Allo studio coordinato da Laura S. Weyrich e Alan Cooper dell’Università australiana di Adelaide ha preso parte anche il biologo dell’Università di Firenze David Caramelli che ha spiegato: “La ricerca d’avanguardia sta percorrendo strade molto innovative per la valorizzazione dei reperti antichi desumendo dati preziosi anche da poche tracce di un elemento. Basti pensare che fino a poco tempo fa il tartaro veniva addirittura rimosso dalle collezioni odontoiatriche antropologiche.”

Esaminando i resti di cinque Neanderthal vissuti in Belgio e in Spagna tra 42 mila e 50 mila anni fa i paleontologi hanno scovato microrganismi, agenti patogeni e cibo incastrato tra i loro denti. Dopo un’attenta analisi genetica del DNA gli studiosi hanno scoperto che in nostri antenati spagnoli avevano un’alimentazione vegetariana e si nutrivano per lo più di muschi, funghi e pinoli, mentre quelli belgi osservavano una dieta carnivora a base di mufloni e rinoceronti.

Oltre ad aspetti prettamente legati all’alimentazione il gruppo di ricerca ha notato che i Neanderthal soffrivano anche loro di ascessi dentali e malattie legate all’alimentazione proprio come noi. Dal sequenziamento del DNA dei depositi dentali gli scienziati hanno ottenuto informazioni sul microbioma dell’uomo preistorico. Essi hanno individuato tracce del parassita Enterocytozoon bieneusi, causa della diarrea e del batterio orale Methanobrevibacter commensali.

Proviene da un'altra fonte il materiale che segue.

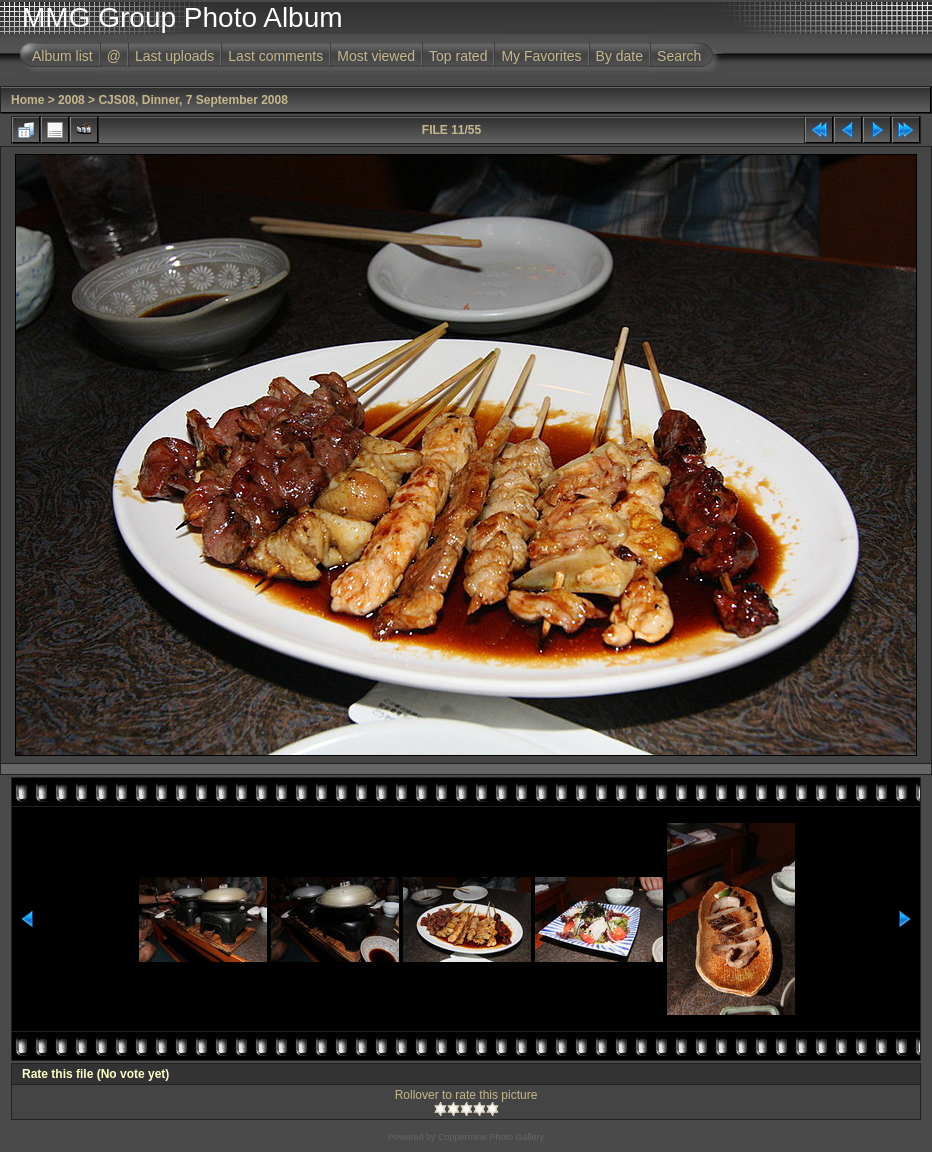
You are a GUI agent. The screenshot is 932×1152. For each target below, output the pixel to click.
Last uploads (174, 56)
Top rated (458, 56)
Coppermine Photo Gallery (491, 1137)
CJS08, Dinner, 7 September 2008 (192, 100)
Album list (62, 56)
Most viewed (376, 56)
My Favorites (541, 56)
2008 (71, 100)
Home (27, 100)
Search (679, 56)
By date (619, 56)
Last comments (275, 56)
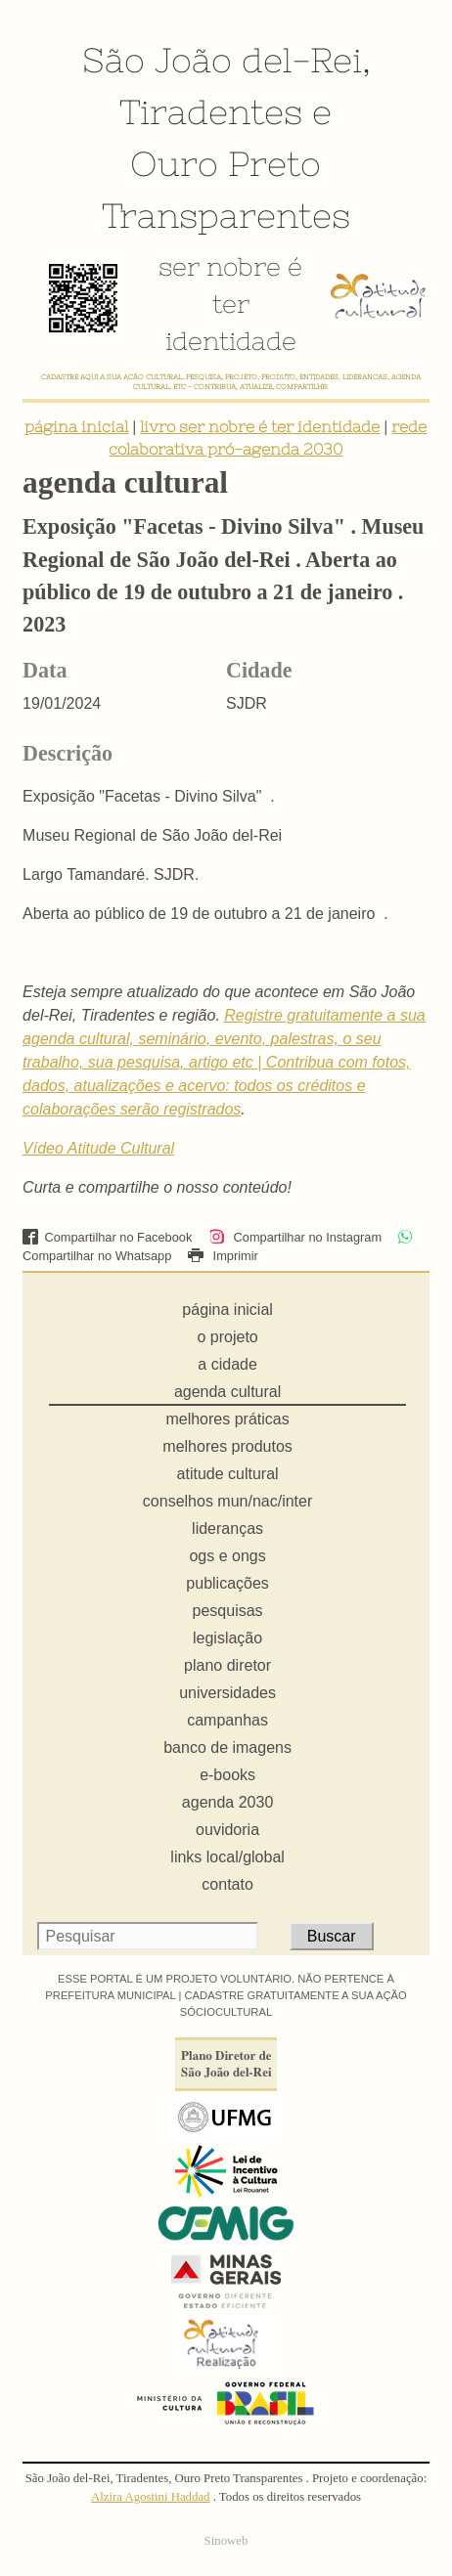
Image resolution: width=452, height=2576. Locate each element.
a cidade (227, 1364)
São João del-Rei (222, 59)
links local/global (227, 1857)
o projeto (227, 1337)
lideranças (227, 1528)
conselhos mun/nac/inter (227, 1501)
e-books (227, 1775)
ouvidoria (227, 1829)
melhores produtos (227, 1446)
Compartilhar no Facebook (107, 1237)
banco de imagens (227, 1747)
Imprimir (223, 1255)
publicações (227, 1583)
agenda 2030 (227, 1802)
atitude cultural (228, 1473)
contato (227, 1884)
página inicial (76, 426)
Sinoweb (226, 2541)
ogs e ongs (227, 1556)
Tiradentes (210, 111)
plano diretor (227, 1665)
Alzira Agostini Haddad (150, 2497)
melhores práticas (227, 1419)
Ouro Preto (225, 163)
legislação (227, 1638)
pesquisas (228, 1610)
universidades (227, 1692)
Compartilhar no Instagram (295, 1237)
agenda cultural (227, 1391)
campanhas (227, 1720)
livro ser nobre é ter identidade (260, 426)
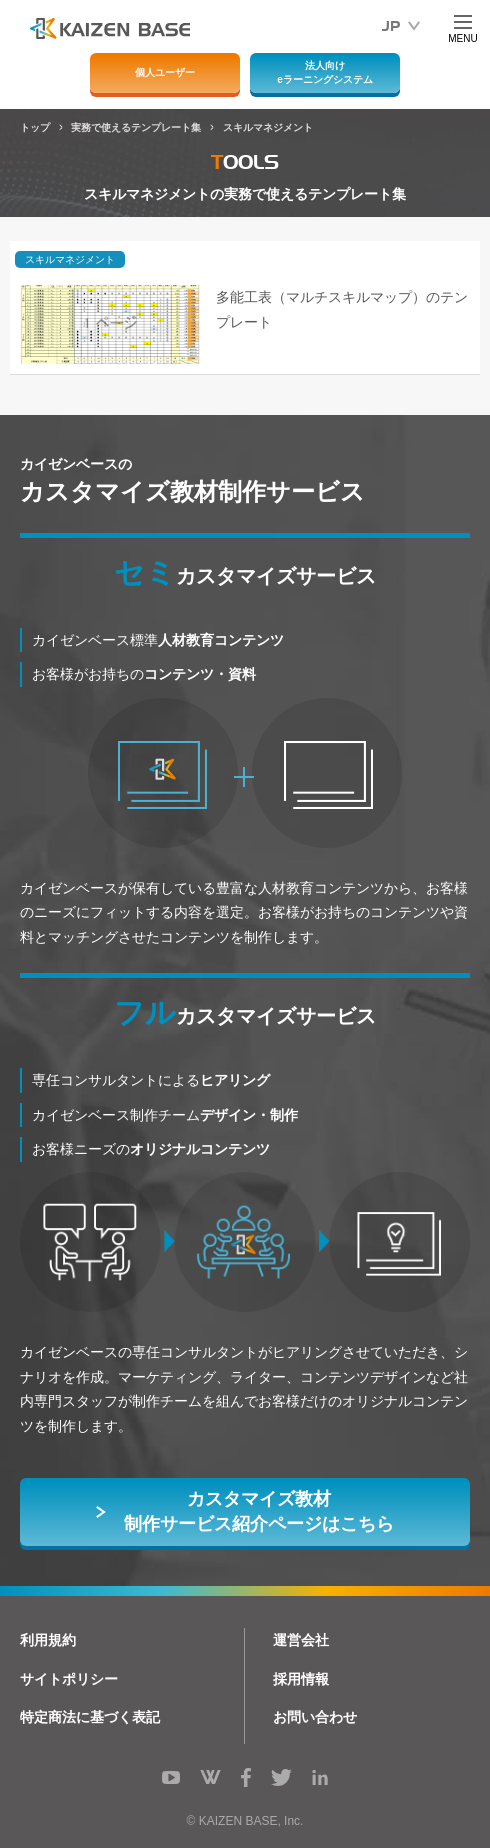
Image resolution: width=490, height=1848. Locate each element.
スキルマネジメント (70, 259)
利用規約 (48, 1640)
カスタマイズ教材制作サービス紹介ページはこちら (259, 1511)
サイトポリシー (69, 1679)
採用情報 (301, 1679)
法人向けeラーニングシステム (325, 72)
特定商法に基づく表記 (90, 1717)
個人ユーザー (165, 72)
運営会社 (301, 1640)
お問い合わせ (315, 1717)
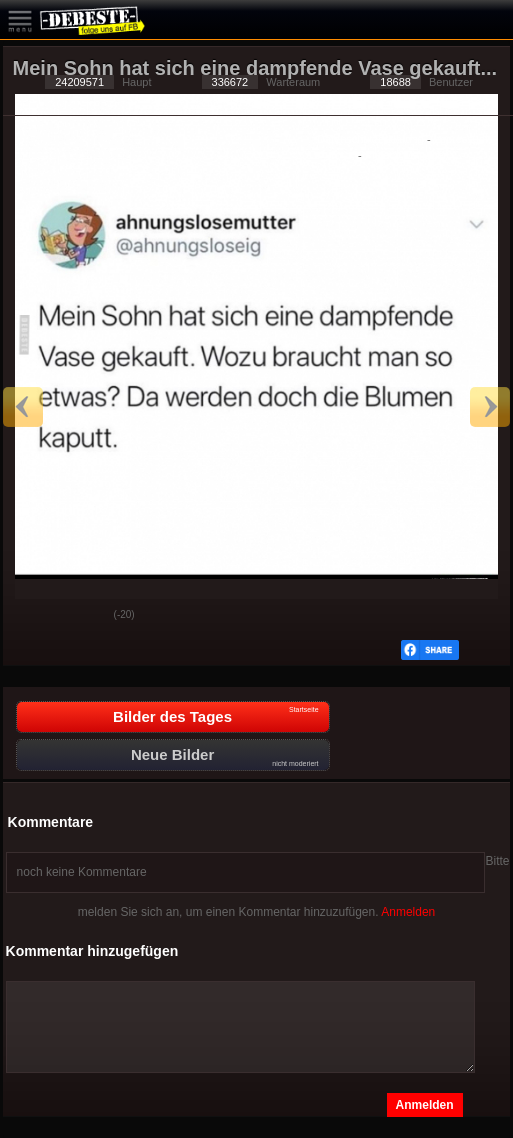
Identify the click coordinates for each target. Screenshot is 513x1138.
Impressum (461, 139)
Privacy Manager (406, 155)
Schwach (84, 616)
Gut (34, 616)
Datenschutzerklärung (370, 139)
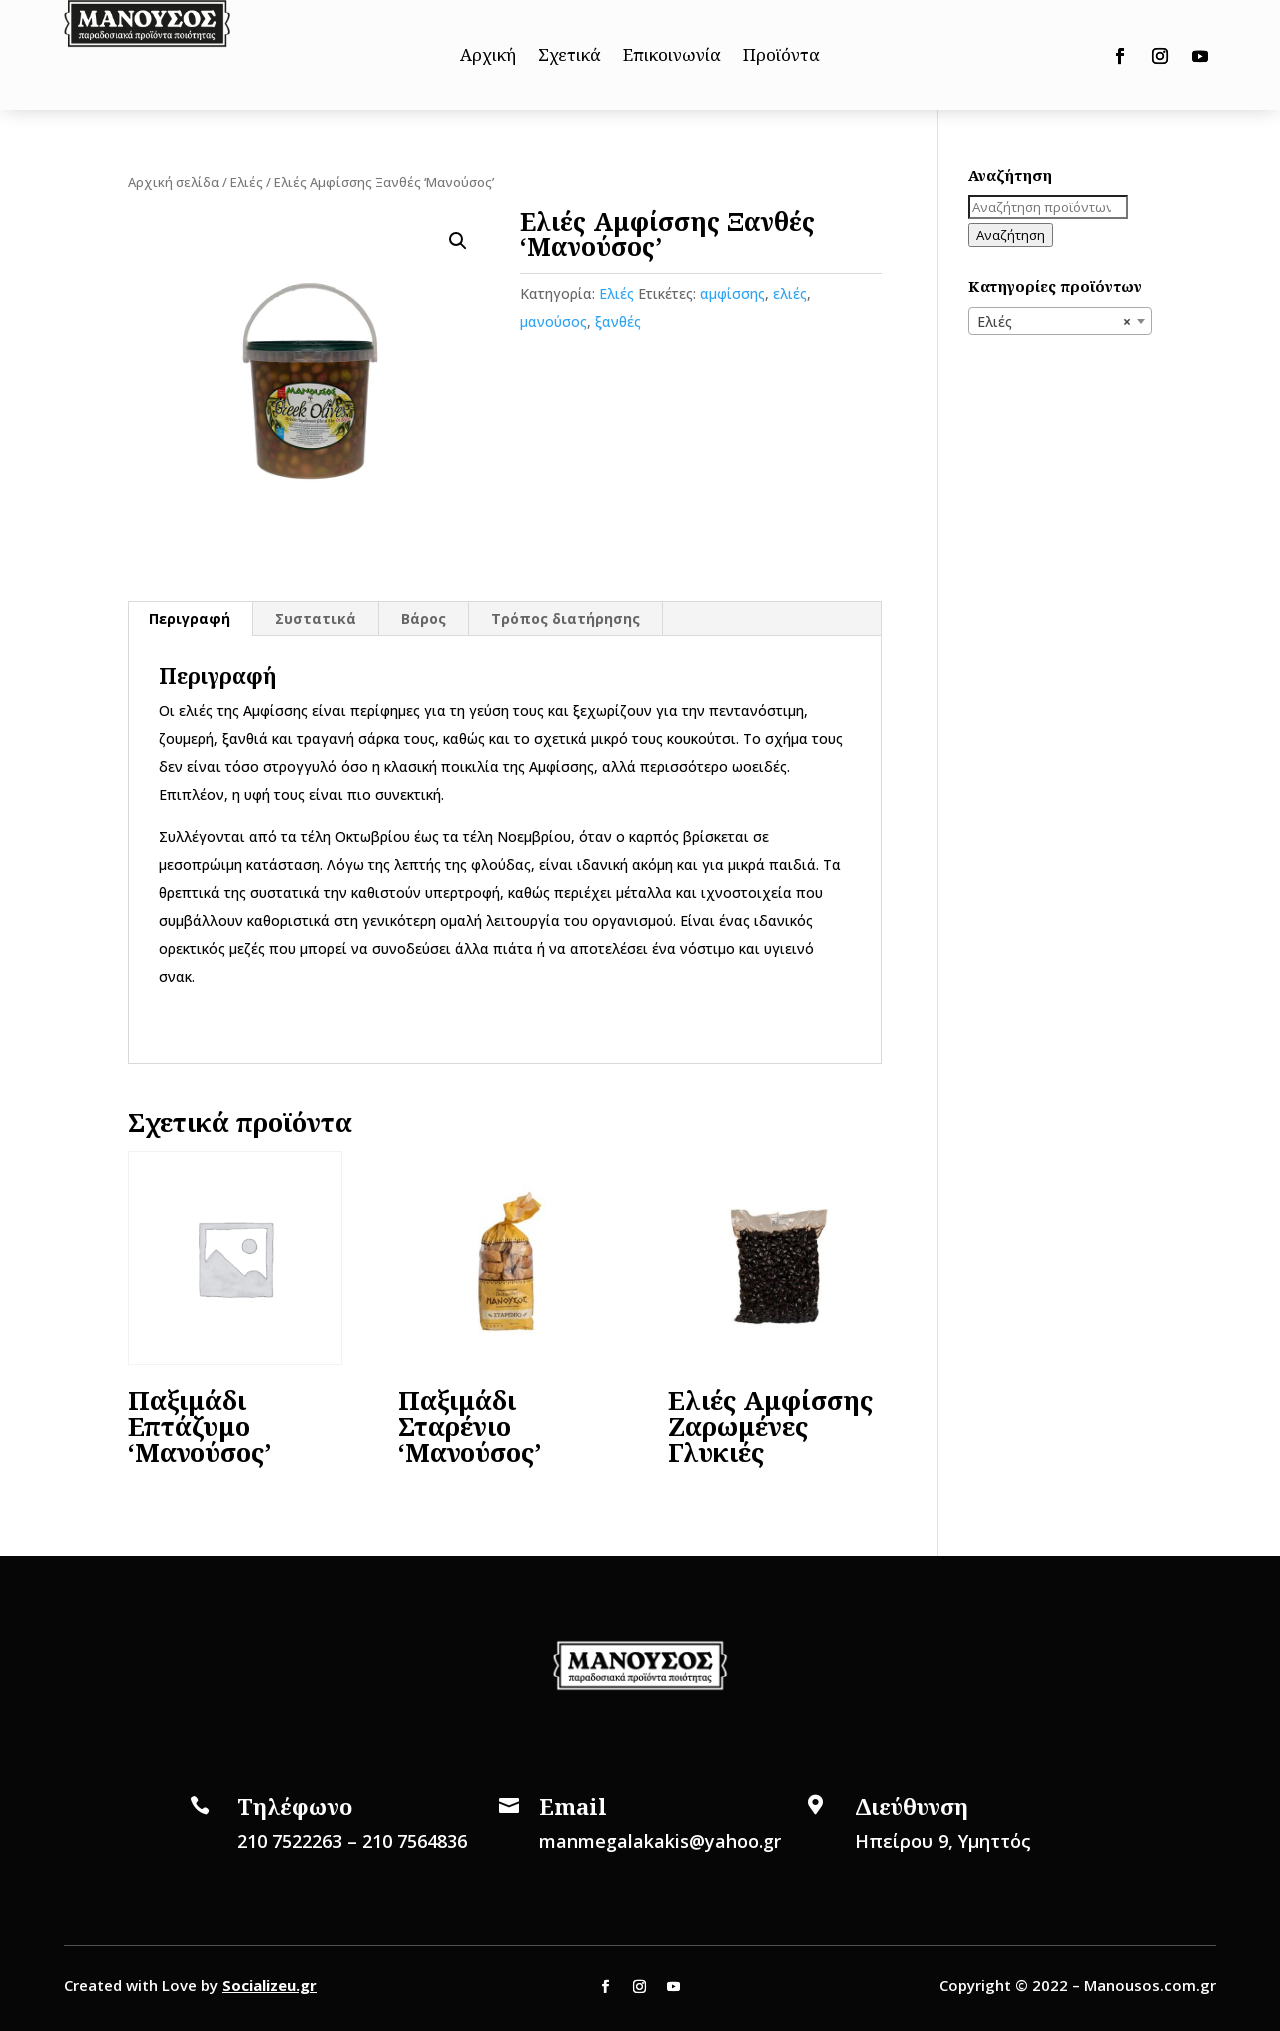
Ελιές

La scoperta più sorprendente è stata il fatto che in Neanderthal sapessero già all’epoca come curarsi da queste patologie. Nel tartaro preistorico sono stati ritrovati sequenze di sostanze erbacee in grado di produrre Penicillium e acido acetisalicilico, principio attivo della moderna aspirina. Gli uomini delle caverne, quindi, avevano abitudini alimentari e conoscenze mediche molto simili alle nostre e, pertanto, risultano più intelligenti ed evoluti del previsto. La ricerca non finirà mai di stupirci!